I think it’s a lot of things. I think a lot of it is her knowing that this is potentially a suicide mission for herself and this might be the only time she gets to say it out loud. These might be her final words. But I think she also knows that Sasha has been making an effort with her, so, in Rosita terms, I think she’s throwing her a bone.

What is Rosita thinking when Eugene refuses her and Sasha’s help to escape? Is she assuming he’s a traitor? Is she assuming he’s a coward? Or does she think that maybe he’s trying to protect her and Sasha to get them to go away and save themselves?
I think she just thinks he’s an idiot, which is something that she thinks quite often of him, but he can be an idiot. He’s also the smartest idiot in the world. We’ve seen what he’s capable of, his intelligence, his desire to stay alive and his drive to stay alive, and the fact that he’s not as useless as people thought in the very beginning. That thought went away very quickly when he started saving people’s lives. At this point, I don’t think she puts anything past him. I don’t know if she knows that this is all for survival. I don’t know if she knows that he’s gone forever, but it’s going to be interesting to see how she reacts when she finds out exactly which way this is going to go with him.

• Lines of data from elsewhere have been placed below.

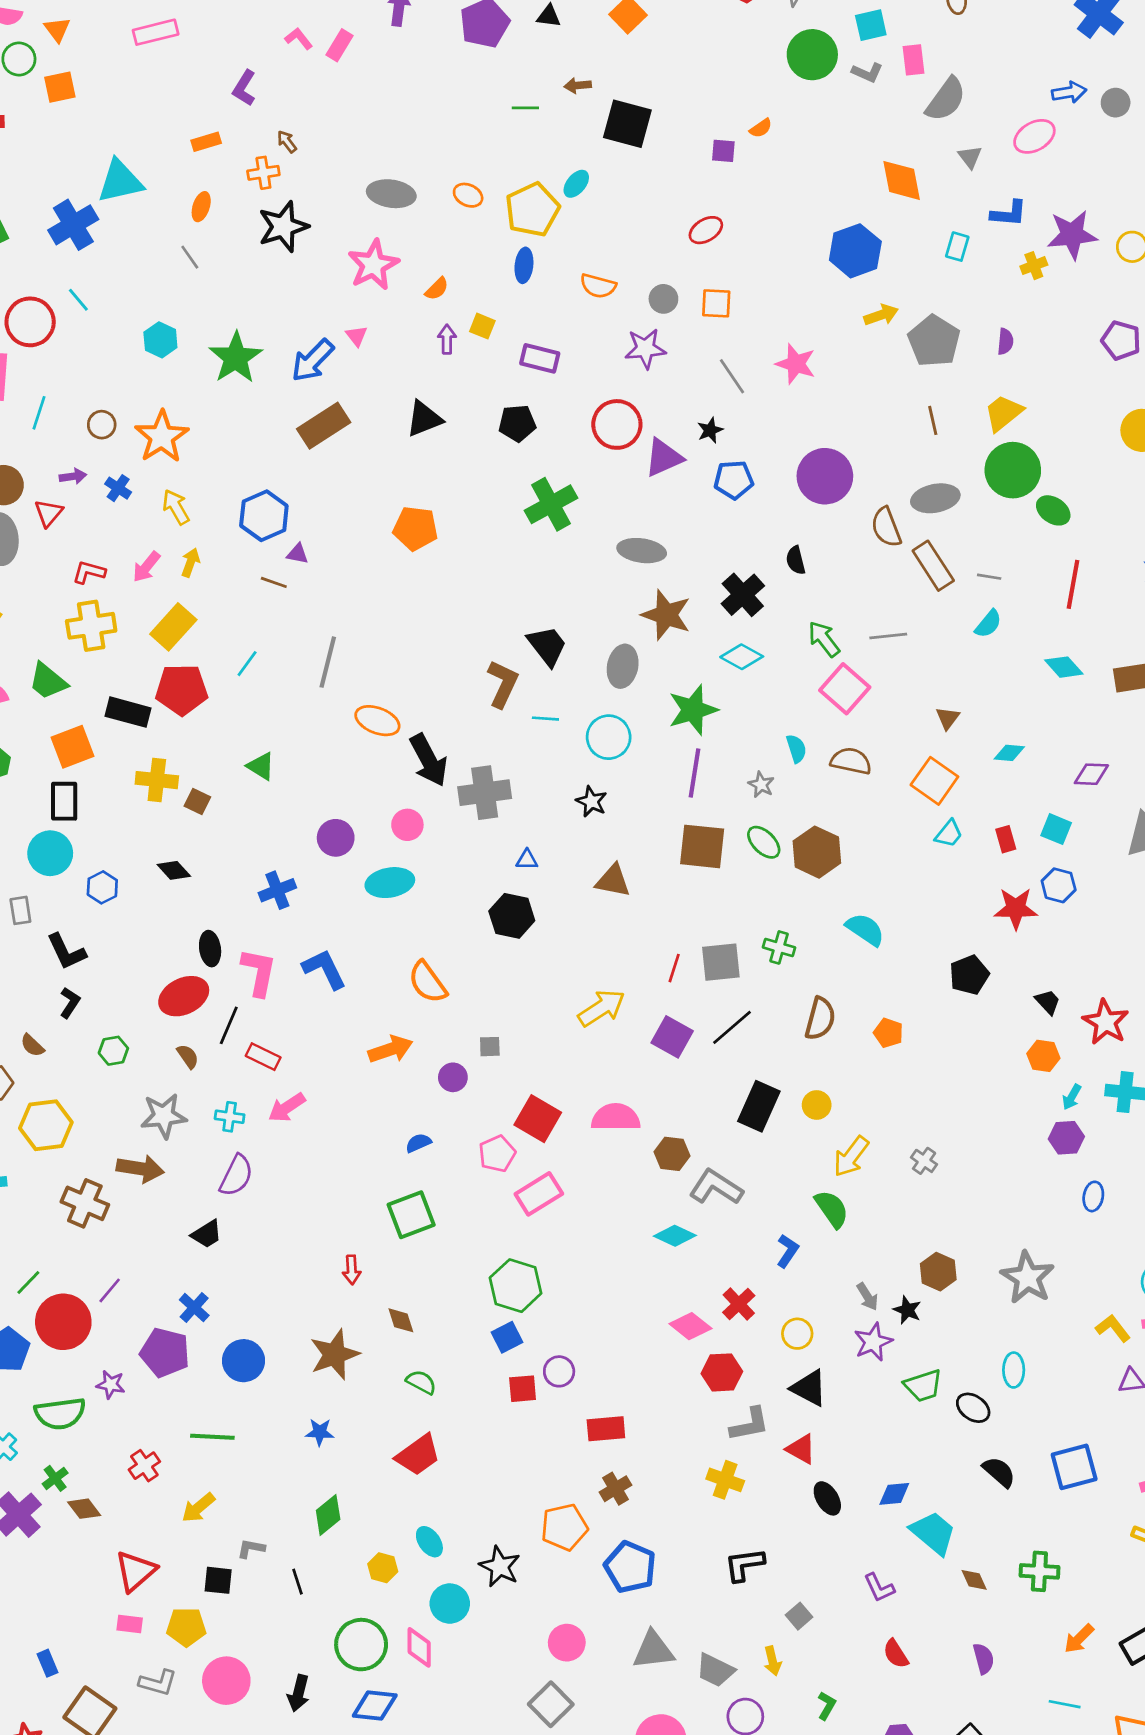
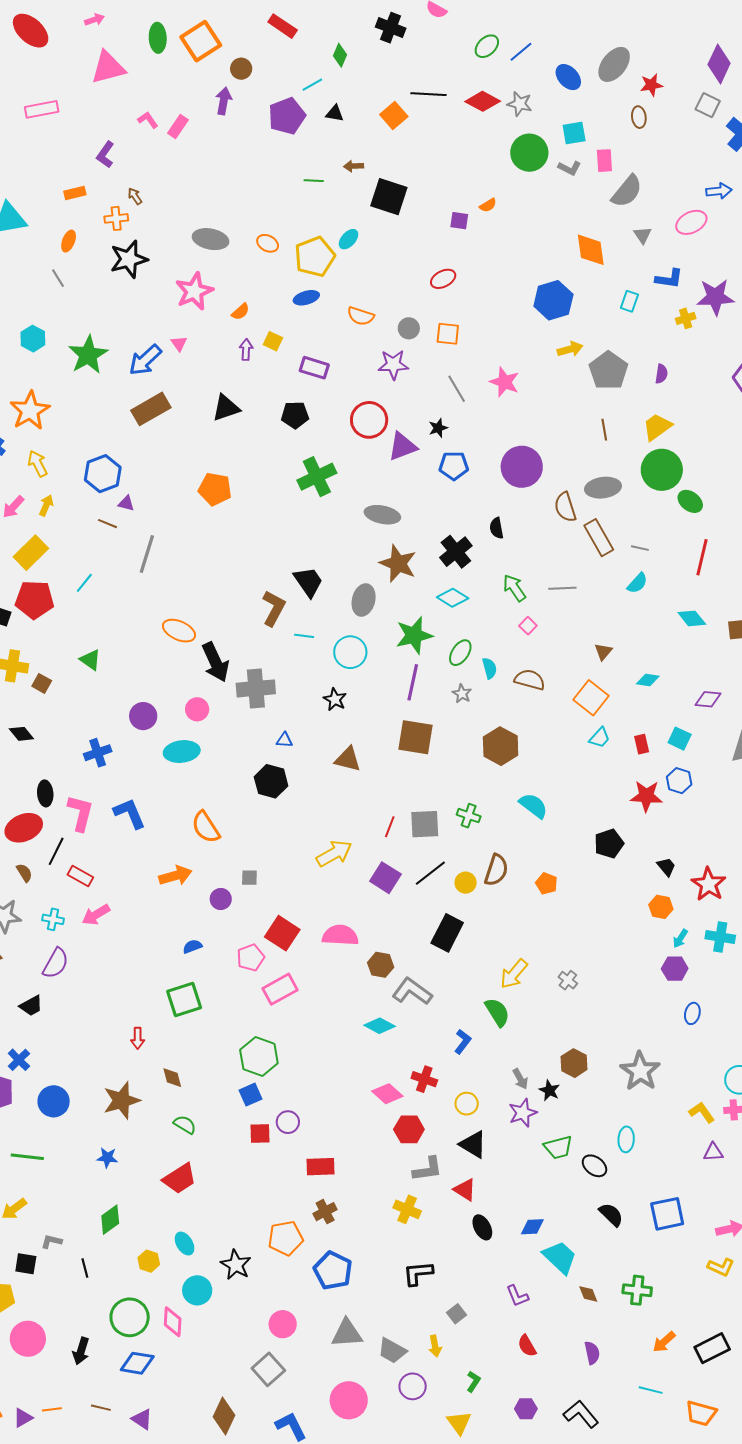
blue ellipse: (524, 265) -> (306, 298), turned 65
gray line: (328, 662) -> (147, 554), moved
pink square: (845, 689) -> (528, 626), size x0.5
green ellipse: (764, 842) -> (460, 653), moved, turned 76
yellow circle: (817, 1105) -> (466, 883), moved
red cross: (739, 1304) -> (424, 1079), turned -30

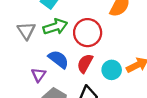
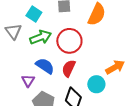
gray triangle: (26, 31) -> (13, 31), moved
cyan circle: (112, 70) -> (96, 84), moved

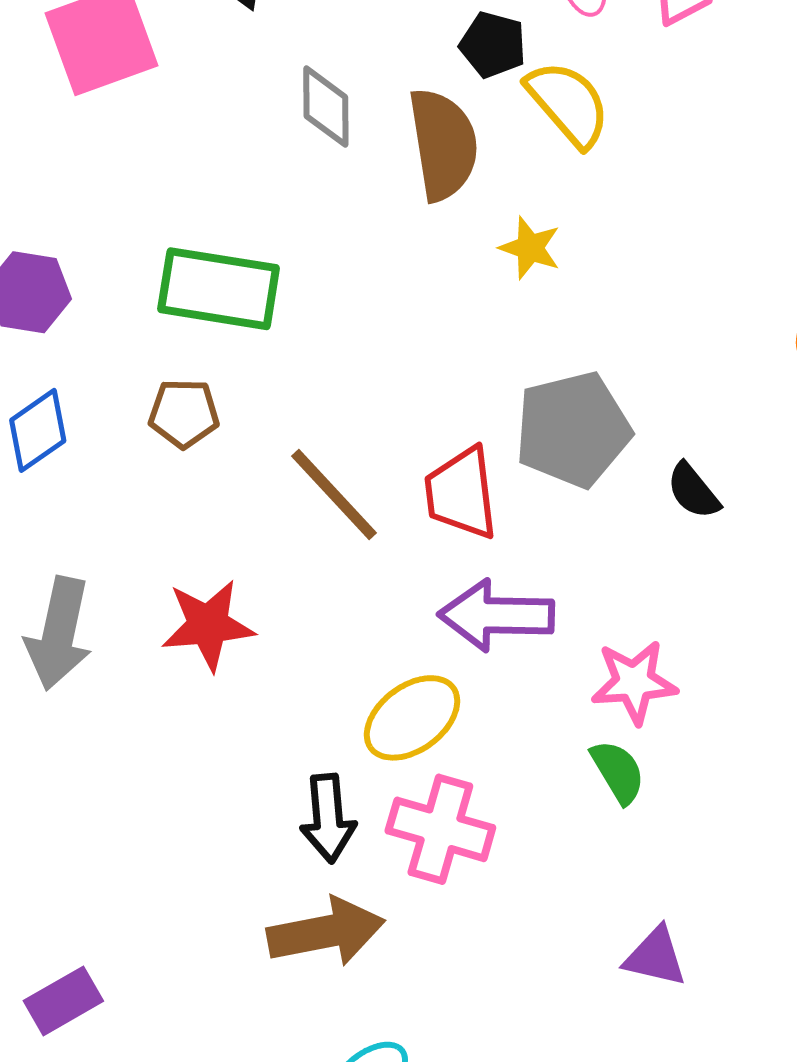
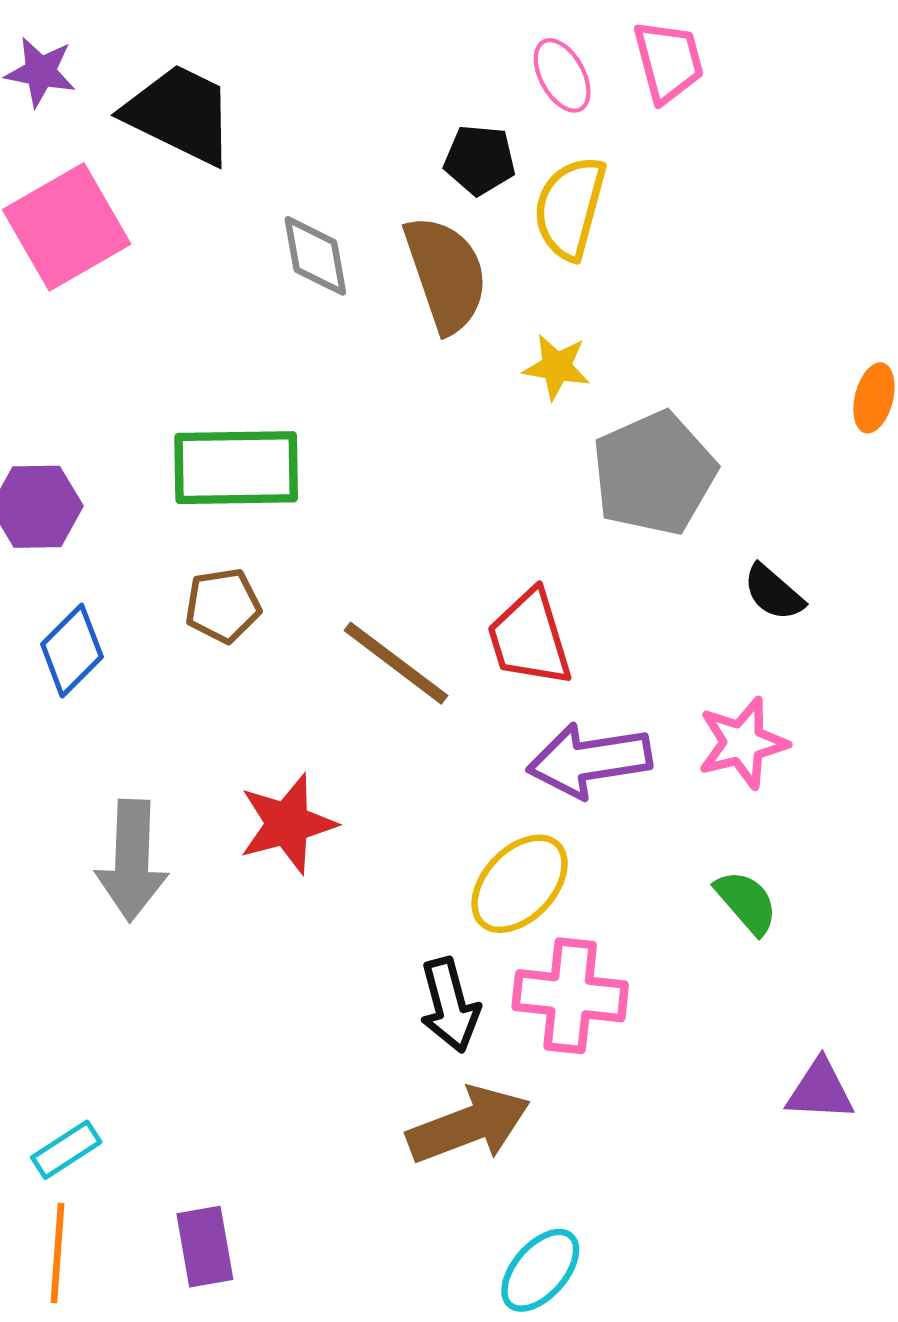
yellow semicircle: (568, 103) -> (570, 208), turned -114
gray pentagon: (573, 430) -> (654, 473), moved
pink star: (634, 682) -> (743, 743), moved
purple rectangle: (63, 1001) -> (205, 1247), turned -60

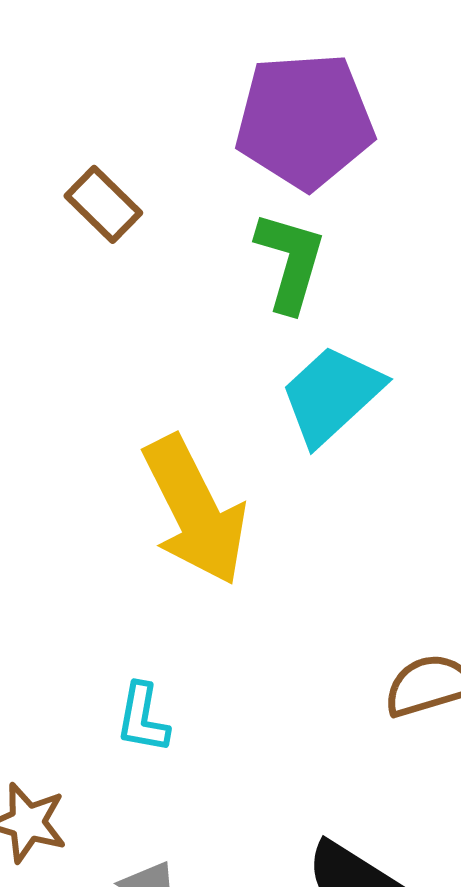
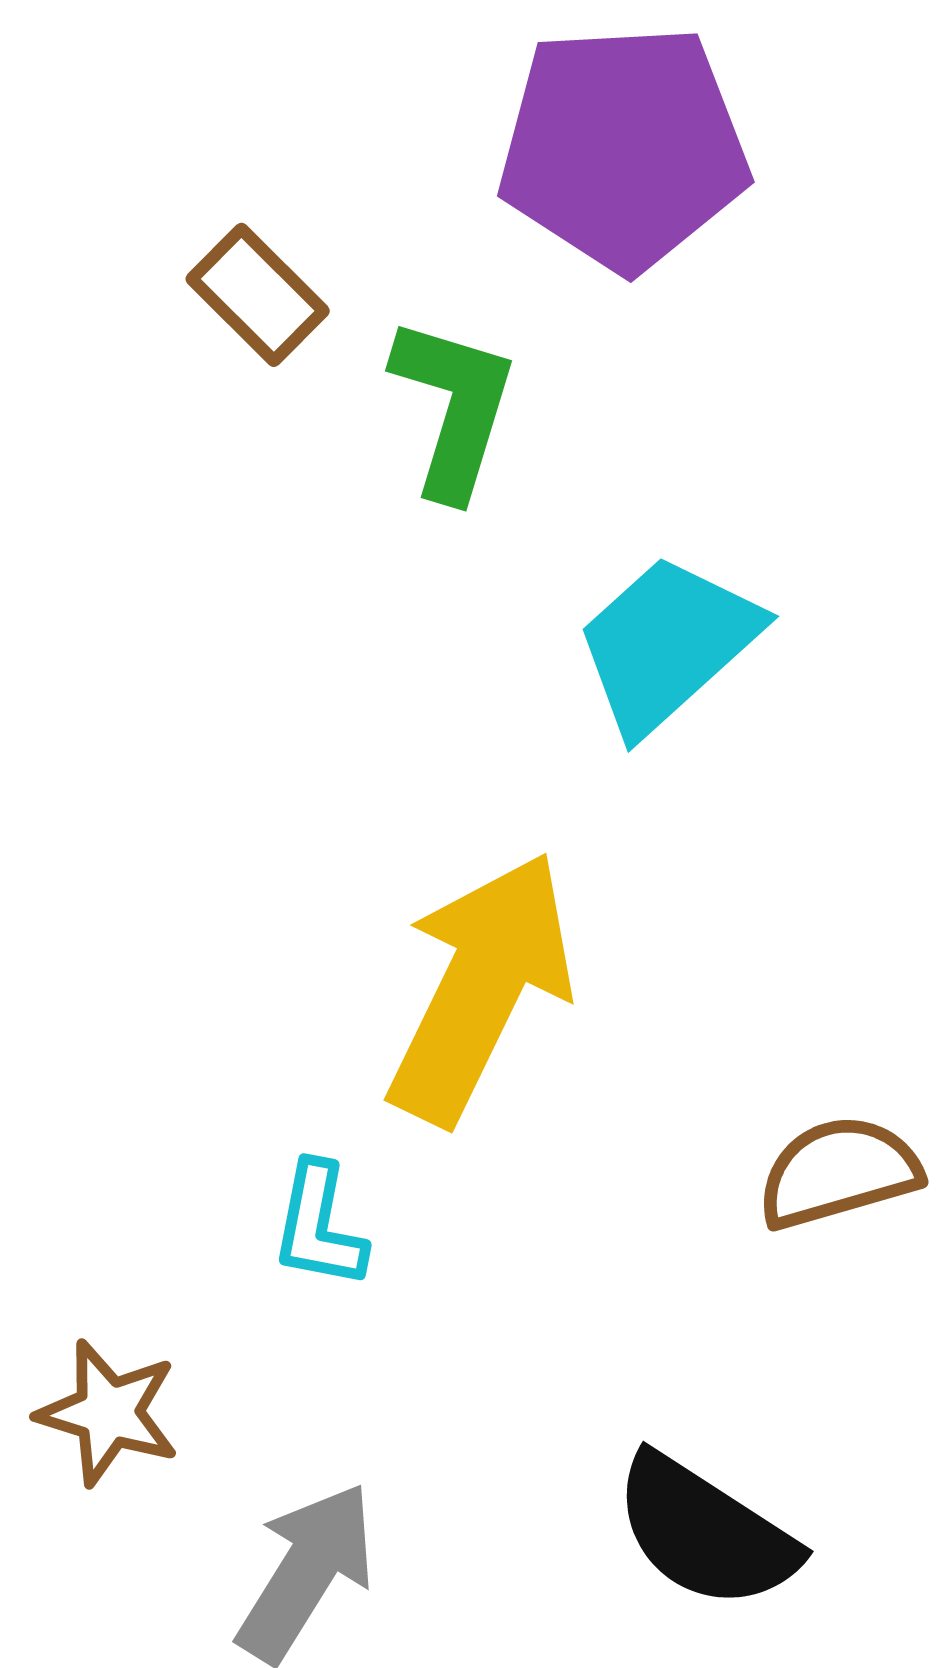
green L-shape: (290, 262) -> (454, 407), moved
yellow arrow: (195, 510) -> (480, 988), moved, turned -128

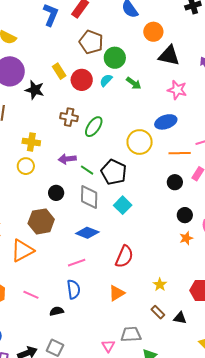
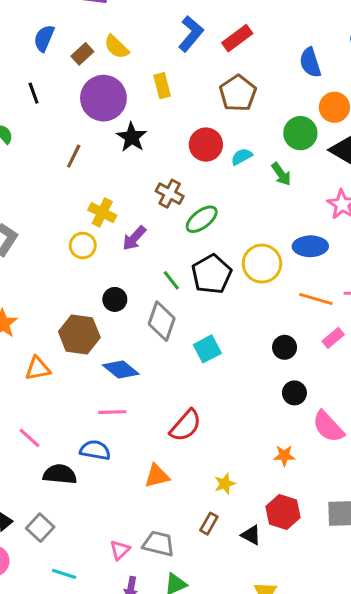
green circle: (115, 58) -> (300, 133), moved
yellow rectangle: (59, 71) -> (162, 86), moved
purple arrow: (67, 159) -> (134, 238), moved, turned -60
black pentagon: (114, 172) -> (212, 274), moved
black circle: (175, 182) -> (285, 347), moved
blue diamond: (87, 233) -> (121, 369), moved
orange star: (186, 238) -> (284, 456), moved
orange triangle: (22, 251) -> (38, 369), size x0.7
blue semicircle: (74, 289) -> (95, 450), turned -90
black semicircle: (57, 311) -> (60, 474), size x1.5
brown rectangle: (158, 312) -> (209, 524), turned 56
black triangle: (180, 318) -> (251, 535), moved

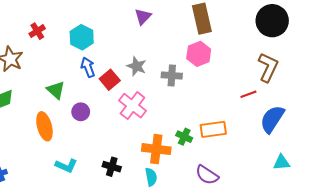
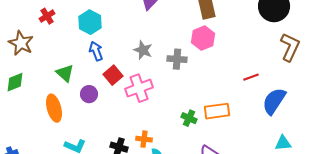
brown L-shape: (268, 67) -> (290, 47), moved
red square: (110, 80) -> (113, 75), moved
pink cross: (132, 106) -> (139, 88), turned 32
orange cross: (156, 149) -> (144, 139), moved, size x0.6

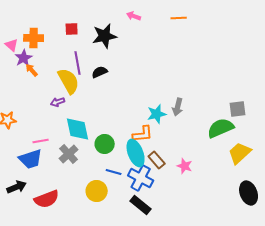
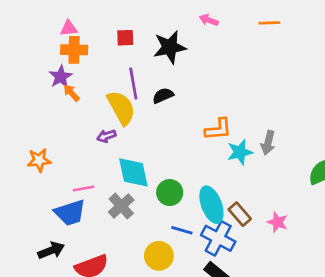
pink triangle: (12, 45) -> (69, 28), moved, turned -48
orange L-shape: (143, 134) -> (218, 129), moved

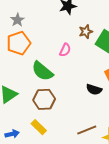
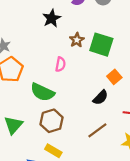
black semicircle: (94, 89) -> (100, 98), turned -49
brown line: (87, 130) -> (97, 130), moved

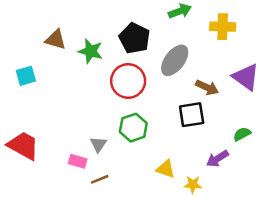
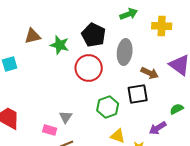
brown triangle: (56, 40) -> (33, 36), turned -30
gray ellipse: (175, 60) -> (125, 52), turned -30
green hexagon: (133, 128) -> (108, 107), moved

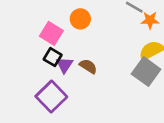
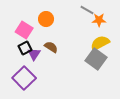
black square: (53, 57) -> (25, 48), turned 32
brown semicircle: (88, 66) -> (51, 47), moved

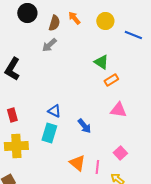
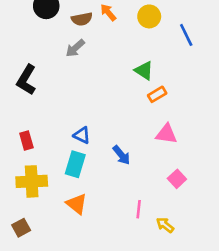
brown semicircle: (54, 23) -> (82, 19), turned 63
blue line: (133, 35) -> (186, 35), turned 42
pink square: (120, 153) -> (177, 179), moved
orange triangle: (77, 163) -> (77, 204), moved

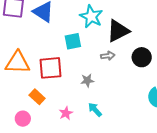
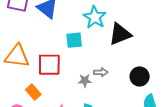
gray arrow: (108, 56) -> (101, 72), moved
black circle: (142, 57) -> (140, 76), moved

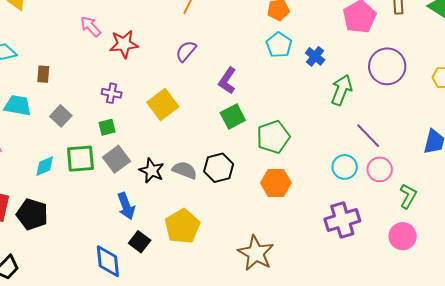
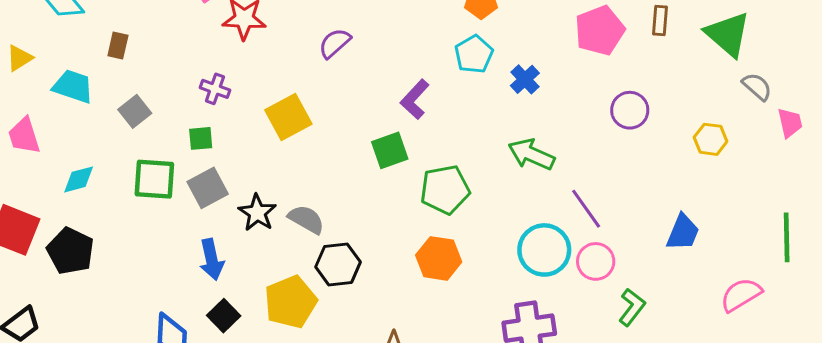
purple circle: (387, 66) -> (630, 110), size x0.7
purple L-shape: (227, 81) -> (415, 99), moved
green arrow: (342, 90) -> (531, 154), moved, turned -96
cyan diamond: (45, 166) -> (79, 179), moved
cyan circle: (345, 167) -> (544, 250), size x1.4
black hexagon: (219, 168) -> (338, 264), moved

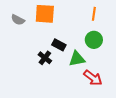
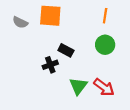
black cross: (45, 58) -> (50, 65), turned 32
green triangle: (77, 59) -> (78, 86), moved, turned -42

She and Sasha tell each other they have their backs when they’re about to go on this mission, and they both do, although I think Sasha meant that in a way that Rosita didn’t expect. Sasha is trying to save Rosita’s life. She’s telling her it’s not her time when she goes through that fence, which, as you just said, is likely a suicide mission. We see Rosita very angry — she’s crying. Is she sad that she thinks Sasha has gone on this suicide mission? Is she also angry that Sasha duped her and is leaving her out of the revenge plan?
I think it’s a little bit of anger. I think it’s frustration. I think she needed to see that through, and she’s being robbed of it. But I think bigger than that, it’s guilt. That’s what I think. And what’s great is that people can interpret it in any way they want … but I feel, as a fan and then as an individual, I think she’s feeling guilty because [Sasha] is essentially saving her life, and she’s wasted a lot of time [being angry]. That’s what I think she’s thinking.

Being angry at Sasha?
Maybe, yeah.

At the end, she sees someone with a bow standing nearby. That changes her immediate reaction.
Yeah, but I don’t know if we know exactly what she’s seeing, and I think that’s on purpose. I think there’s a little hesitation, because it could be somebody that she’s very familiar with. But why don’t we know for sure? I don’t think she can see who it is. I think the audience maybe knows who it is… I think us watching it, we see something that she doesn’t.

She’s running away, and then she stops. We don’t know for sure who she sees — someone with a bow, could be Daryl, who had just asked Jesus where she was, could maybe be Dwight, because Eugene had just ordered the Saviors to look for walkers — but is it safe to assume she isn’t going to just leave Sasha there in the Sanctuary without making some attempt to help her and save her?
Rosita never wants to give up or to accept a failure or loss, so I think there’s definitely going to be action. I definitely think there’s going to be a new strategy now. That’s what we’re going to see next.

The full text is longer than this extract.